Hitler's last soldier... in the US: How German tank commander evaded FBI for 40 years by building new life as all-American ski instructor after escaping PoW camp at end of WWII

Daily Mail​2 days ago

To his friends, his wife and even local newspapers, Dennis Whiles was everything he claimed to be.
He was a dashing ski instructor and tennis pro, living it up in California and Hawaii and even mixing with Hollywood film stars.
But anyone who had reason to compare an FBI Most Wanted poster issued in 1945 for an escaped German prisoner of war with Whiles's face might have stopped in their tracks.
For as Whiles would tearfully admit to his wife in 1984 - nearly 40 years after he had fled an internment camp in New Mexico - he was really Georg Gaertner, a former tank commander in Adolf Hitler's Wehrmacht.
As a new Sky History documentary details tonight, Gaertner had built a new life from nothing, even as the federal authorities searched for him and his real family back in what had become Poland felt his absence keenly.
The German spent years perfecting an American accent and a back story that his parents' death in a car crash had left him an orphan.
But in September 1985, having told his distraught wife, he opted to 'surrender' on prime time NBC TV programme The Today Show.
Rather than deport him, US officials decided he had no case to answer and eventually let him become an American citizen.
Anyone who had reason to compare an FBI Most Wanted poster issued in 1945 for an escaped German prisoner of war with Whiles's face might have stopped in their tracks
Tonight's programme, Greatest Escapes of WWII: Hitler's last soldier in America who defied the FBI for 40 years, recounts his wife Jean's memory of her husband's admission.
She said: 'I remember him being in tears, I remember him sitting up on the kitchen counter, and he was sitting there crying and pouring out this story, just like an avalanche, a waterfall coming out, about what had happened.
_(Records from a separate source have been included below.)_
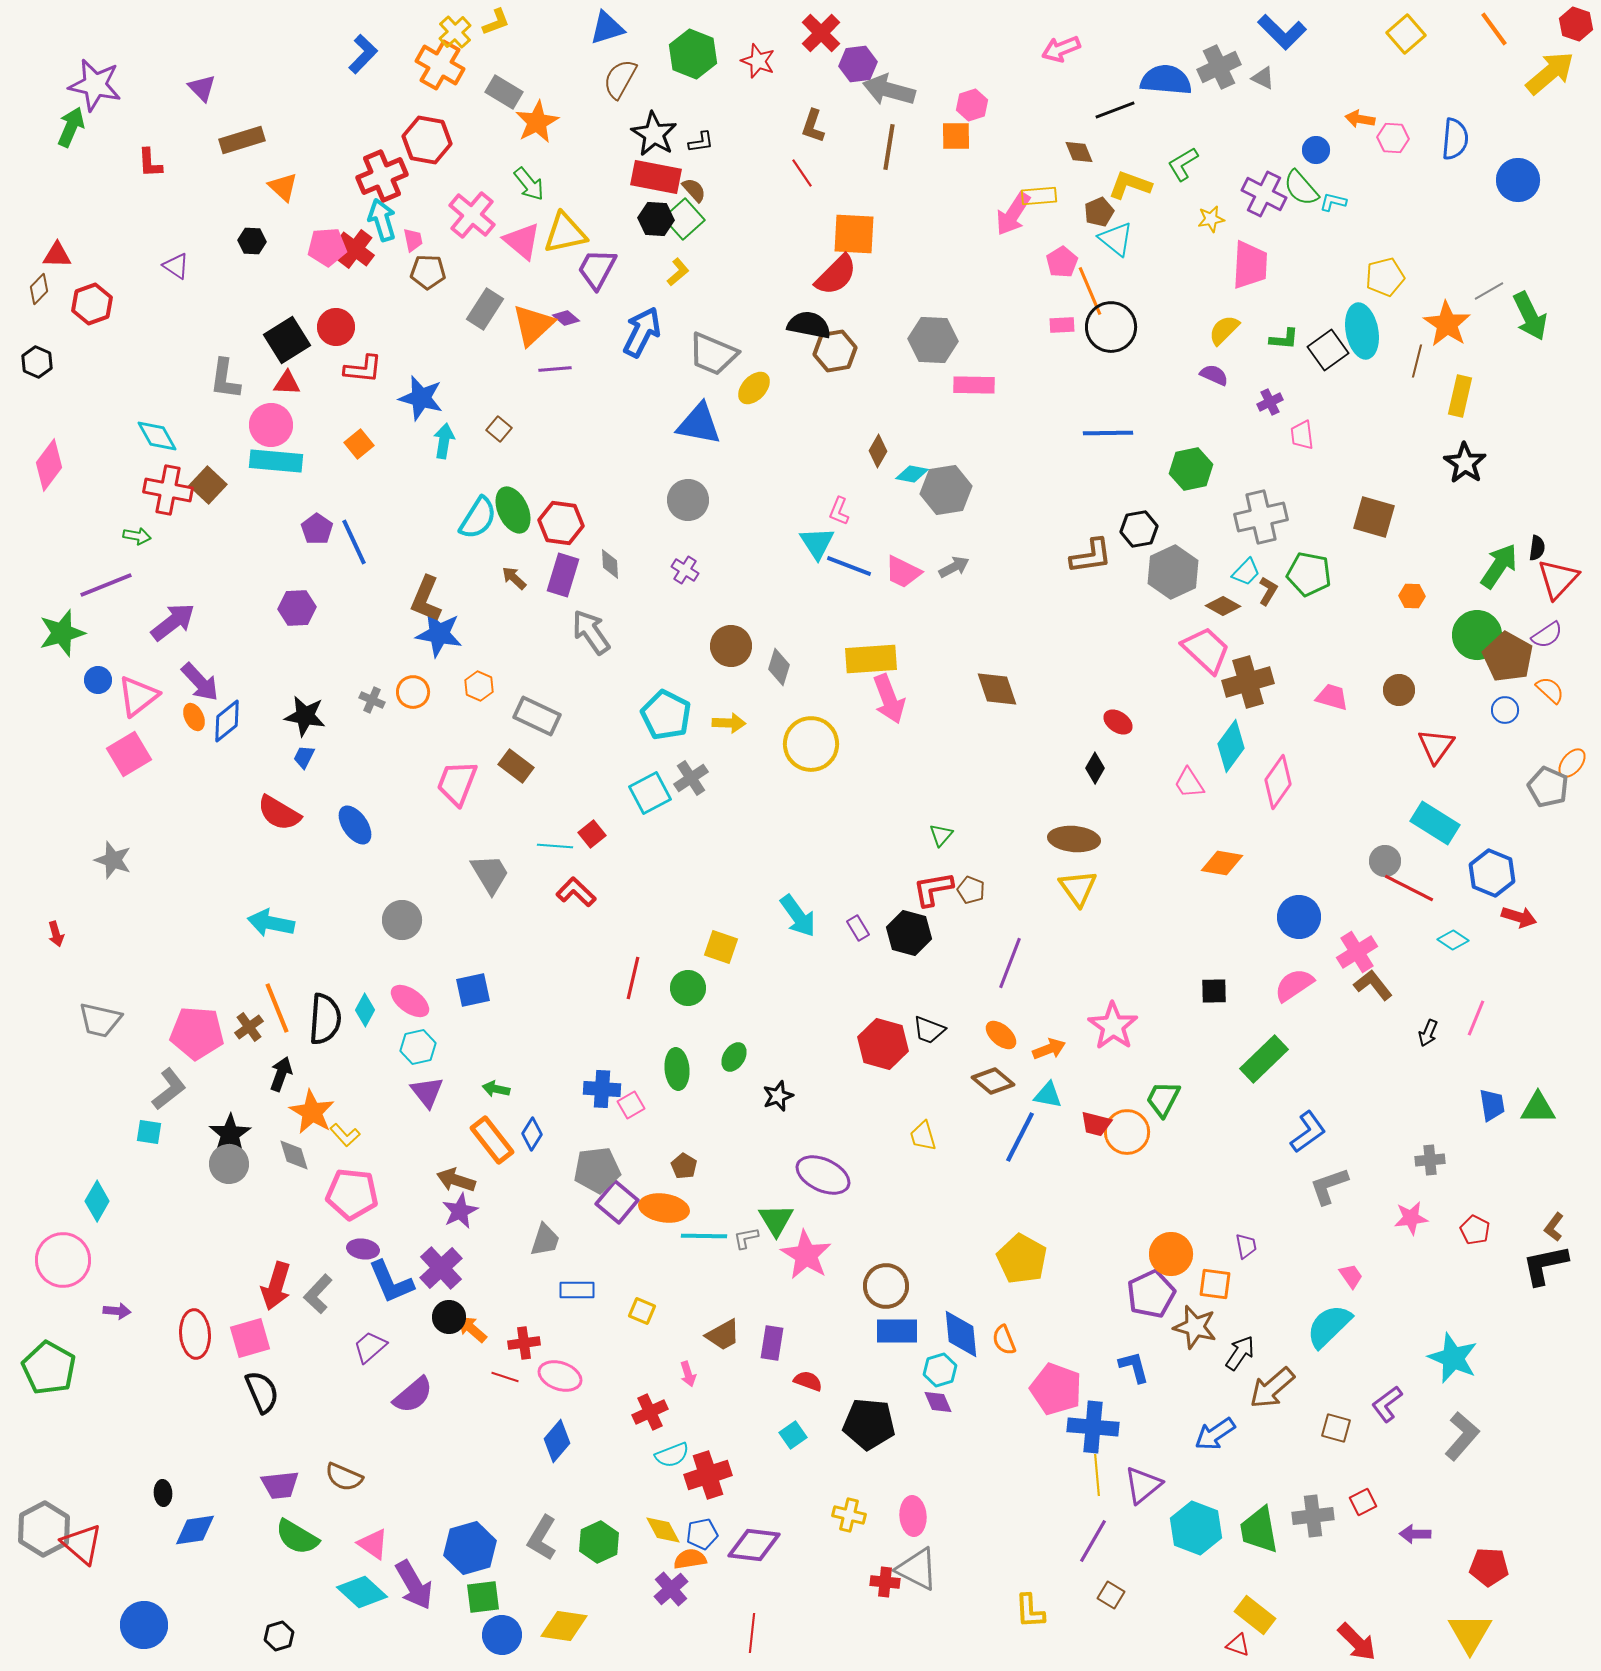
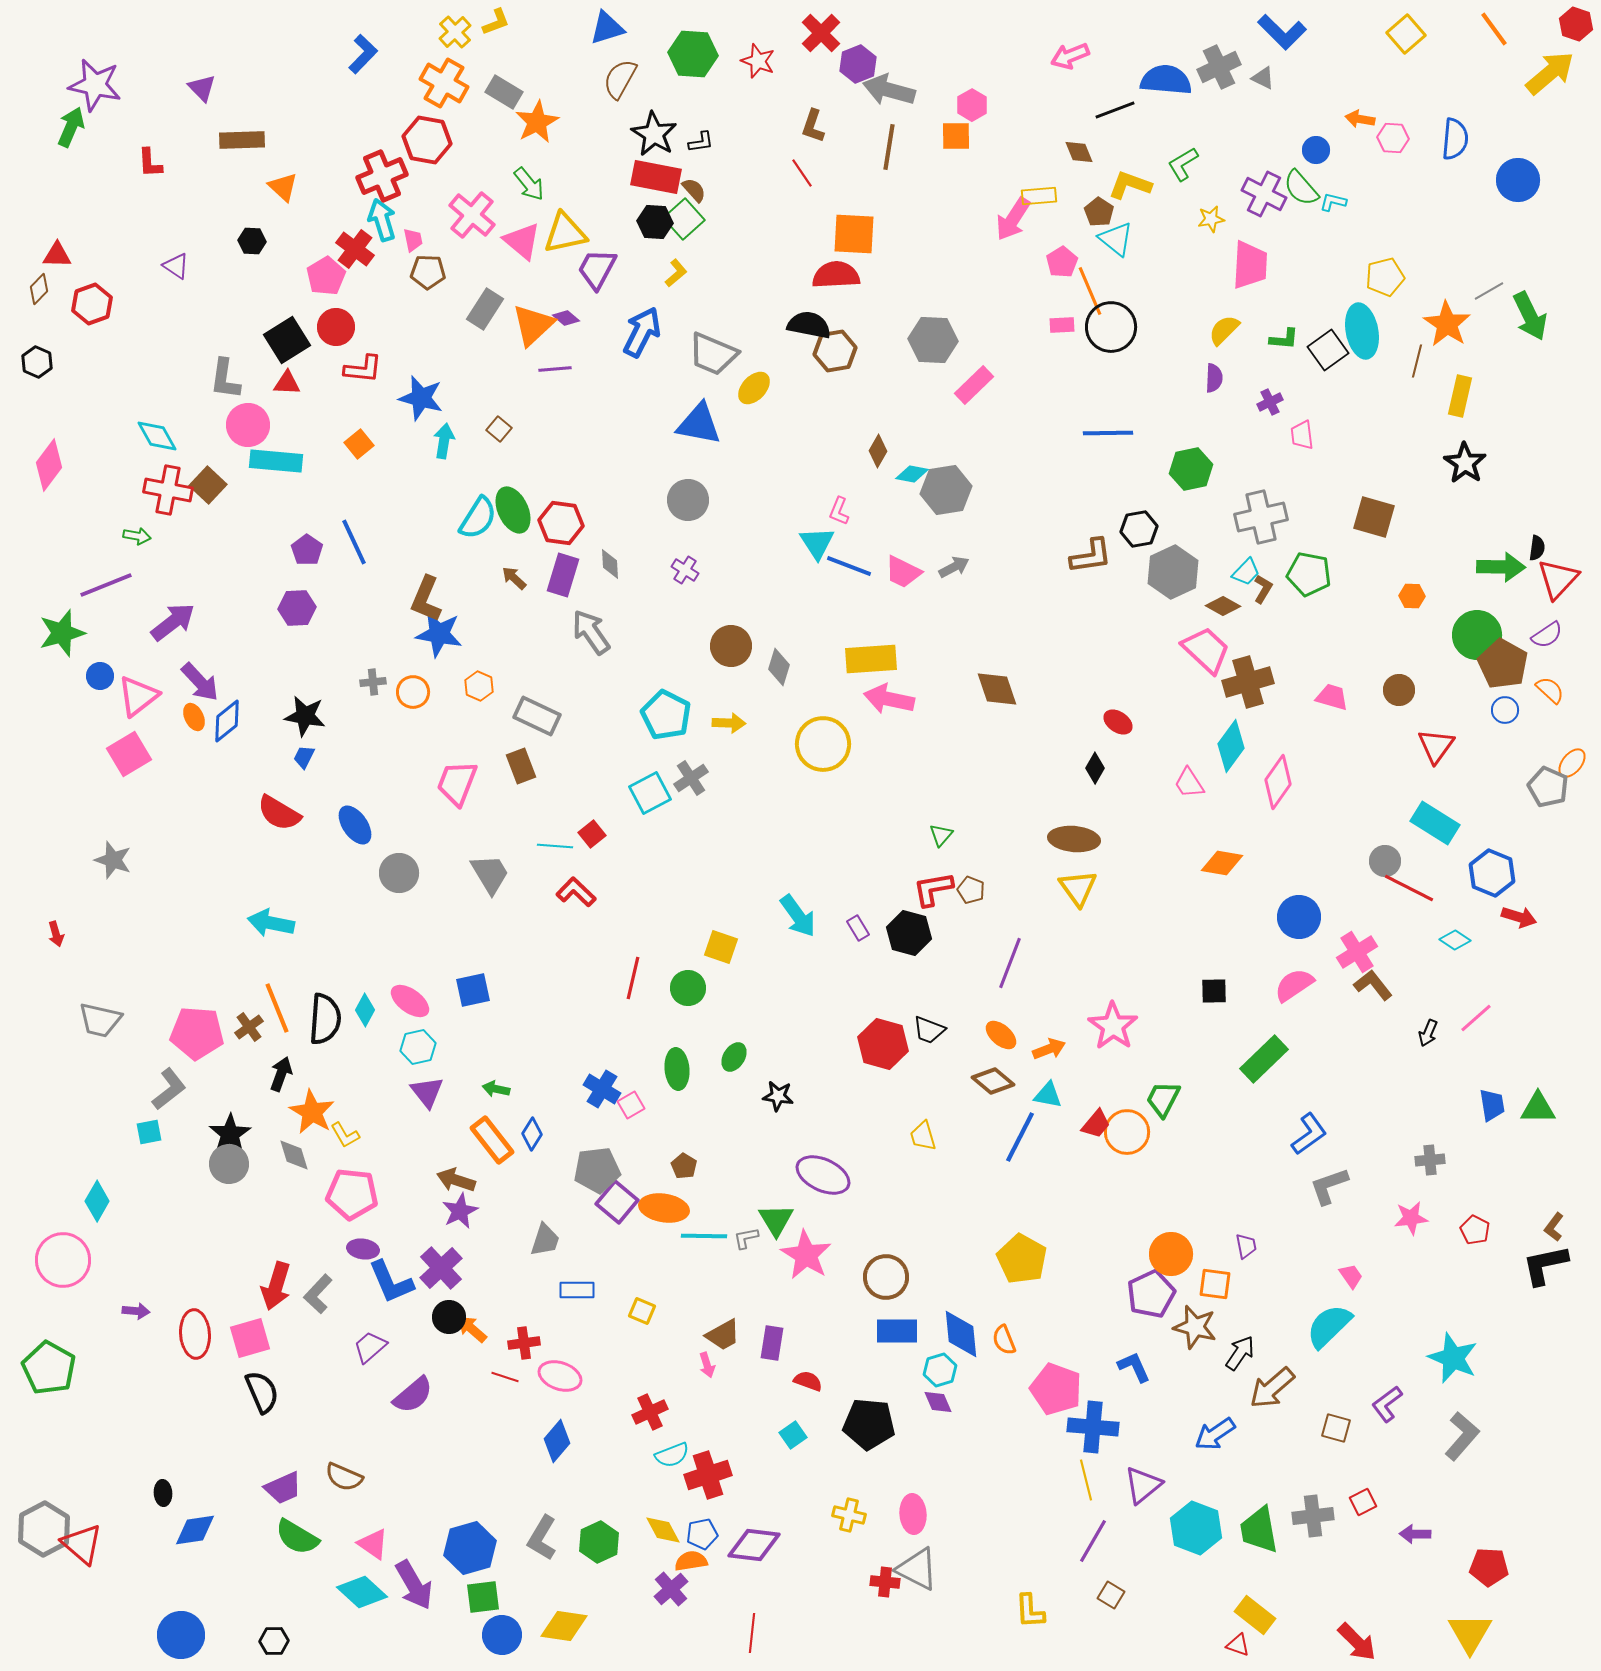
pink arrow at (1061, 49): moved 9 px right, 7 px down
green hexagon at (693, 54): rotated 18 degrees counterclockwise
purple hexagon at (858, 64): rotated 15 degrees counterclockwise
orange cross at (440, 65): moved 4 px right, 18 px down
pink hexagon at (972, 105): rotated 12 degrees counterclockwise
brown rectangle at (242, 140): rotated 15 degrees clockwise
brown pentagon at (1099, 212): rotated 16 degrees counterclockwise
pink arrow at (1013, 214): moved 5 px down
black hexagon at (656, 219): moved 1 px left, 3 px down
pink pentagon at (327, 247): moved 1 px left, 29 px down; rotated 27 degrees counterclockwise
yellow L-shape at (678, 272): moved 2 px left, 1 px down
red semicircle at (836, 275): rotated 138 degrees counterclockwise
purple semicircle at (1214, 375): moved 3 px down; rotated 68 degrees clockwise
pink rectangle at (974, 385): rotated 45 degrees counterclockwise
pink circle at (271, 425): moved 23 px left
purple pentagon at (317, 529): moved 10 px left, 21 px down
green arrow at (1499, 566): moved 2 px right, 1 px down; rotated 57 degrees clockwise
brown L-shape at (1268, 591): moved 5 px left, 2 px up
brown pentagon at (1508, 657): moved 5 px left, 7 px down
blue circle at (98, 680): moved 2 px right, 4 px up
pink arrow at (889, 699): rotated 123 degrees clockwise
gray cross at (372, 700): moved 1 px right, 18 px up; rotated 30 degrees counterclockwise
yellow circle at (811, 744): moved 12 px right
brown rectangle at (516, 766): moved 5 px right; rotated 32 degrees clockwise
gray circle at (402, 920): moved 3 px left, 47 px up
cyan diamond at (1453, 940): moved 2 px right
pink line at (1476, 1018): rotated 27 degrees clockwise
blue cross at (602, 1089): rotated 27 degrees clockwise
black star at (778, 1096): rotated 28 degrees clockwise
red trapezoid at (1096, 1124): rotated 64 degrees counterclockwise
cyan square at (149, 1132): rotated 20 degrees counterclockwise
blue L-shape at (1308, 1132): moved 1 px right, 2 px down
yellow L-shape at (345, 1135): rotated 12 degrees clockwise
brown circle at (886, 1286): moved 9 px up
purple arrow at (117, 1311): moved 19 px right
blue L-shape at (1134, 1367): rotated 9 degrees counterclockwise
pink arrow at (688, 1374): moved 19 px right, 9 px up
yellow line at (1097, 1475): moved 11 px left, 5 px down; rotated 9 degrees counterclockwise
purple trapezoid at (280, 1485): moved 3 px right, 3 px down; rotated 18 degrees counterclockwise
pink ellipse at (913, 1516): moved 2 px up
orange semicircle at (690, 1559): moved 1 px right, 2 px down
blue circle at (144, 1625): moved 37 px right, 10 px down
black hexagon at (279, 1636): moved 5 px left, 5 px down; rotated 16 degrees clockwise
'He told me the whole story'.
Born in Schweidnitz, Lower Silesia (now Świdnica, Poland) in 1920, Gaertner enlisted in the German army in 1940, aged 19.
Having been sent to fight with Erwin Rommel's Afrika Korps in North Africa, he was captured by British troops in Tunis in 1943.
He was then sent to America to be held prisoner at Camp Deming in the town of the same name.
By September 1945, weeks after the Second World War had come to an end, Gaertner had decided that he did not want to grapple with the possible fate that awaited him back home.
Świdnica was now controlled by the Soviet regime and would remain under the rule of Poland's puppet Communist government for decades to come.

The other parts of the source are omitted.